Tapi…tapi….tapi aku gelisah karena tidak sepantasnya aku diam dengan kelalaian guruku ini. Rasa-rasanya hati ini tidak lagi tenang tapi terus menggedor-gedor pikiranku. Ayo maju! bilang ke ibu guru kalo nilainya salah. Ah, buat apa, toh ini salah dia sendiri. Moniq, bilang ke ibu guru! Yaa… ga ada yang rugi juga kalo lo ga bilang. Udah simpen aja di rumah kertas ulangannya biar ga ada yang tahu. Moniq, bilang ke ibu guru. lo tahu lo harus jujur. Buat apa jujur? kan malah merugikan diri sendiri, ulangan berikutnya lo harus belajar lebih keras kalo nilainya tercatat sekian. Moniq bilang!

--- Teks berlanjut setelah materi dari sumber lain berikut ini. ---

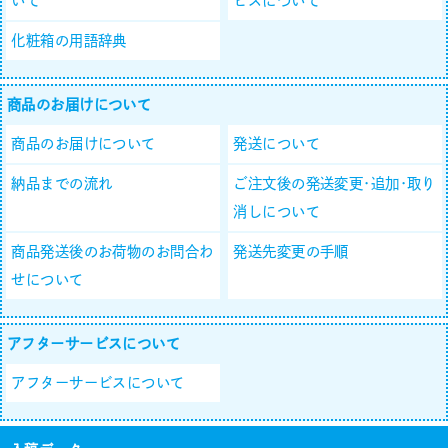
いて
ビスについて
化粧箱の用語辞典
商品のお届けについて
商品のお届けについて
発送について
納品までの流れ
ご注文後の発送変更･追加･取り
消しについて
商品発送後のお荷物のお問合わ
発送先変更の手順
せについて
アフターサービスについて
アフターサービスについて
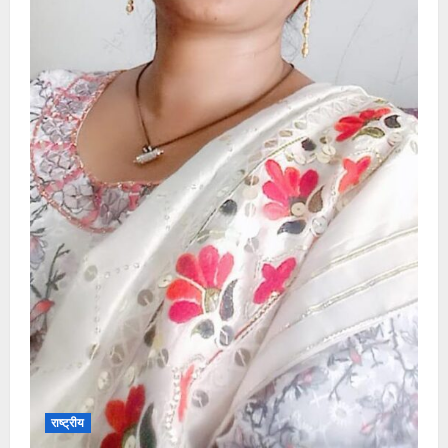
राष्ट्रीय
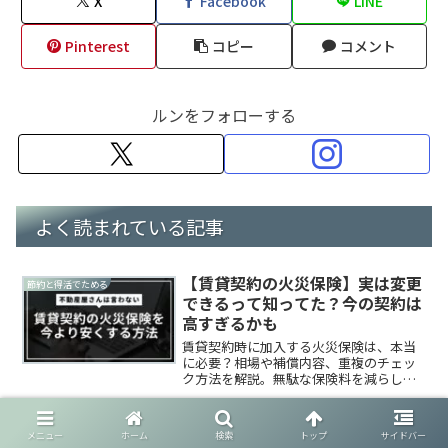
X
Facebook
LINE
Pinterest
コピー
コメント
ルンをフォローする
よく読まれている記事
【賃貸契約の火災保険】実は変更
節約と得活でためる
できるって知ってた？今の契約は
高すぎるかも
賃貸契約時に加入する火災保険は、本当
に必要？相場や補償内容、重複のチェッ
ク方法を解説。無駄な保険料を減らして
節約につなげましょう。
【信用情報】ローン審査に落ちた
お金をかけずまなぶ
メニュー
ホーム
検索
トップ
サイドバー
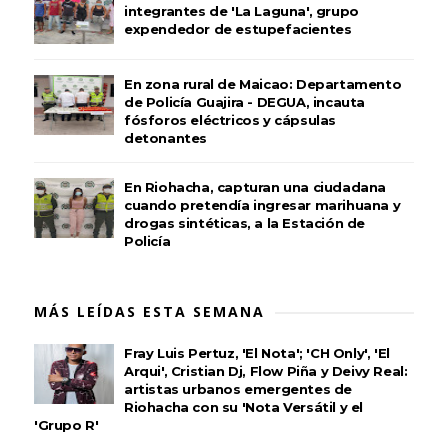
integrantes de 'La Laguna', grupo
expendedor de estupefacientes
En zona rural de Maicao: Departamento
de Policía Guajira - DEGUA, incauta
fósforos eléctricos y cápsulas
detonantes
En Riohacha, capturan una ciudadana
cuando pretendía ingresar marihuana y
drogas sintéticas, a la Estación de
Policía
MÁS LEÍDAS ESTA SEMANA
Fray Luis Pertuz, 'El Nota'; 'CH Only', 'El
Arqui', Cristian Dj, Flow Piña y Deivy Real:
artistas urbanos emergentes de
Riohacha con su 'Nota Versátil y el
'Grupo R'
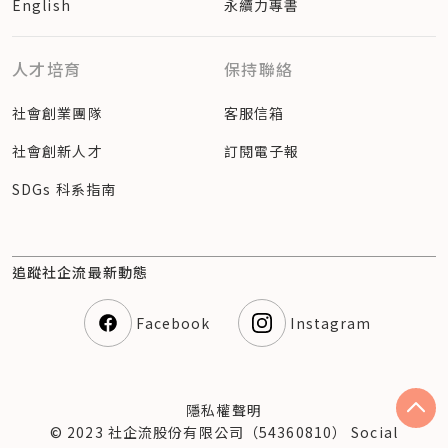
English
永續力專書
人才培育
保持聯絡
社會創業團隊
客服信箱
社會創新人才
訂閱電子報
SDGs 科系指南
追蹤社企流最新動態
Facebook
Instagram
隱私權聲明
© 2023 社企流股份有限公司（54360810） Social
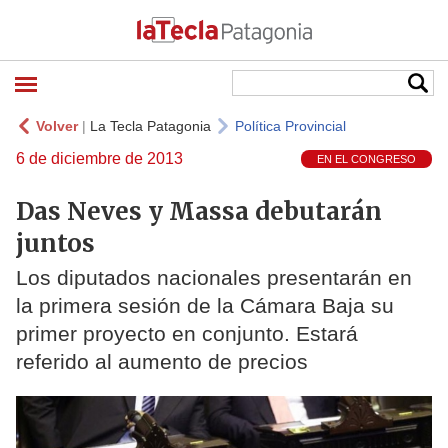
Volver
|
La Tecla Patagonia
Política Provincial
6 de diciembre de 2013
EN EL CONGRESO
Das Neves y Massa debutarán
juntos
Los diputados nacionales presentarán en
la primera sesión de la Cámara Baja su
primer proyecto en conjunto. Estará
referido al aumento de precios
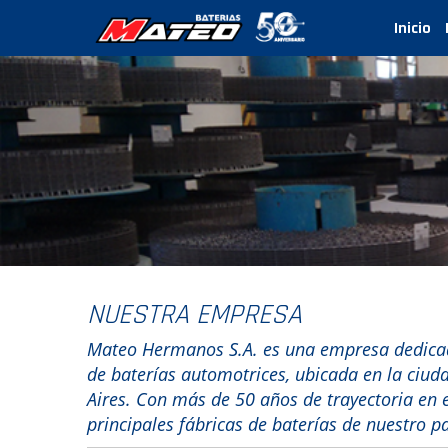
Inicio
NUESTRA EMPRESA
Mateo Hermanos S.A. es una empresa dedicada
de baterías automotrices, ubicada en la ciud
Aires. Con más de 50 años de trayectoria en 
principales fábricas de baterías de nuestro pa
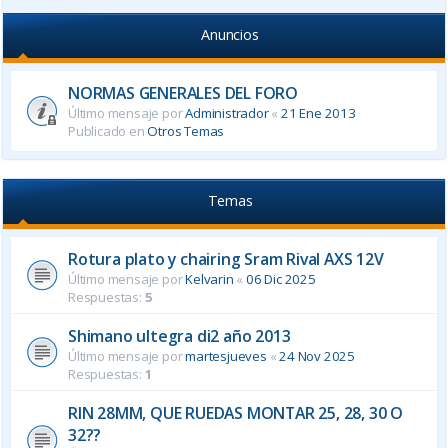
Anuncios
NORMAS GENERALES DEL FORO
Último mensaje por
Administrador
«
21 Ene 2013
Publicado en
Otros Temas
Temas
Rotura plato y chairing Sram Rival AXS 12V
Último mensaje por
Kelvarin
«
06 Dic 2025
Respuestas:
5
Shimano ultegra di2 año 2013
Último mensaje por
martesjueves
«
24 Nov 2025
Respuestas:
1
RIN 28MM, QUE RUEDAS MONTAR 25, 28, 30 O
32??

Terus bertarung seperti itu. sampai rasanya mendidih juga hati ini. Deep down inside aku tahu, aku harus bilang ke ibu guru. Memang aku tidak merugikan siapa-siapa dengan kesalahan guruku itu. Kecuali diriku sendiri. Maka demi ketenangan hati. Meski kakiku gemetar takut (entah apa yang aku takutkan saat itu, tapi yang aku ingat saat itu adalah aku ketakutan), seusai kelas Bahasa Indonesia, akupun maju menghampiri meja guruku.

Guruku sedang sibuk menulis, sehingga tidak menyadari kedatanganku.

“Bu”. panggilku.

Guruku menoleh dan tersenyum “ya, anakku? ada apa?”

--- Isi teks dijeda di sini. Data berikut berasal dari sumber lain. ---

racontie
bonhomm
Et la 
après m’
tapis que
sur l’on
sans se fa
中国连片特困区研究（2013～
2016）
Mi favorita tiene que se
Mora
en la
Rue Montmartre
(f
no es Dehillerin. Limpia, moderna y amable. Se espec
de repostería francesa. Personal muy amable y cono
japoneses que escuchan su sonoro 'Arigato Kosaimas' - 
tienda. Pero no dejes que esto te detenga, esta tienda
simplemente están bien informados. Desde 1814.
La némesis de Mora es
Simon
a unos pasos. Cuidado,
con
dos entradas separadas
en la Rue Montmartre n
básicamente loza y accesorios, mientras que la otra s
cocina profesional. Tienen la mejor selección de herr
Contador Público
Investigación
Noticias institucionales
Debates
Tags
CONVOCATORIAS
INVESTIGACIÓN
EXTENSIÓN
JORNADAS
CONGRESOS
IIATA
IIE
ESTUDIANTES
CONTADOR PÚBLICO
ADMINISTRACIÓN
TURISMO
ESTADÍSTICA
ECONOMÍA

“Ibu… nilai ulangan saya salah. seharusnya saya benar 19 dan dapat 4.75. Tapi ibu ngitungnya benar 25 dan saya jadi dapat 6.25”

“Ooo yah? coba saya lihat…” dia pun mengambil kertas ulanganku. dan memeriksa kembali jawaban-jawaban pada kertas ulanganku.

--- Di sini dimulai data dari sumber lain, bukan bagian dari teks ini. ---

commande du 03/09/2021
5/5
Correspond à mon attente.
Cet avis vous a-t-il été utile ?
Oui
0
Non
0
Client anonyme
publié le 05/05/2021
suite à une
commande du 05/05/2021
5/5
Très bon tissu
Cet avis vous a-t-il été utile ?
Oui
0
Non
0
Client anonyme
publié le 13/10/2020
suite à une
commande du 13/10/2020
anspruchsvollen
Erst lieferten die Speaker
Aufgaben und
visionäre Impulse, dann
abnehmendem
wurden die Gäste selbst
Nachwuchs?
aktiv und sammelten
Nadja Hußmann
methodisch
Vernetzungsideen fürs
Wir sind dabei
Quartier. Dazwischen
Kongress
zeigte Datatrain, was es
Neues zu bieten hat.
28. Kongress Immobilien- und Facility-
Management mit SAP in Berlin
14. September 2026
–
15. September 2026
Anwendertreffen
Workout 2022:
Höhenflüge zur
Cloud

“wah iya benar. Kamu salah 21 ya.” dia pun mencoret  ganti 25  menjadi 19 .

“nah sudah”. Dia mengembalikan kertas ulanganku dan melanjutkan kesibukkannya.

Aku menatapnya bingung, karena dia tidak memperbaiki nilaiku yang 6.25.  jadinya di kertas ulanganku itu sekarang tertulis 25 19:4 =6.25.

“Bu,nilainya ga diganti?” tanyaku

Ibu guruku tersenyum dan mengatakan “Nilai ulanganmu memang 4.75 tapi nilai 6.25 itu kamu dapatkan sebagai bonus dari kejujuranmu”

Aku menatapnya tak percaya. Dan serta merta tersenyum seraya mengucap terima kasih.

Gelisahku hilang saat itu juga. Digantikan dengan rasa senang luar biasa. Aku pun menikmati Berkah Tuhan itu dengan lebih bersyukur. (^^)>. Matematika Tuhan memang selalu absurd

***

Entah bagaimana suatu hari dalam perjalanan gw menuju kantor. secuplikan kenangan itu muncul begitu saja. Saat itu gw masih SMP atau SMA gitu. Jujur saja,  nama ibu guru bahasa indonesia itu pun sudah gw lupakan (maap yah bu). Tapi nilai yang dia berikan masih melekat di kepala gw sampai sekarang. Ke depannya di berbagai titik kehidupan gw, ketika kejujuran gw dipertanyakan, entah bagaimana, setakut apapun gw akan resikonya, dengan keberanian seadanya, gw akan coba jujur. Terutama menyuarakan apa yang ada di hati ini. Dan terutama lagi kepada diri gw sendiri.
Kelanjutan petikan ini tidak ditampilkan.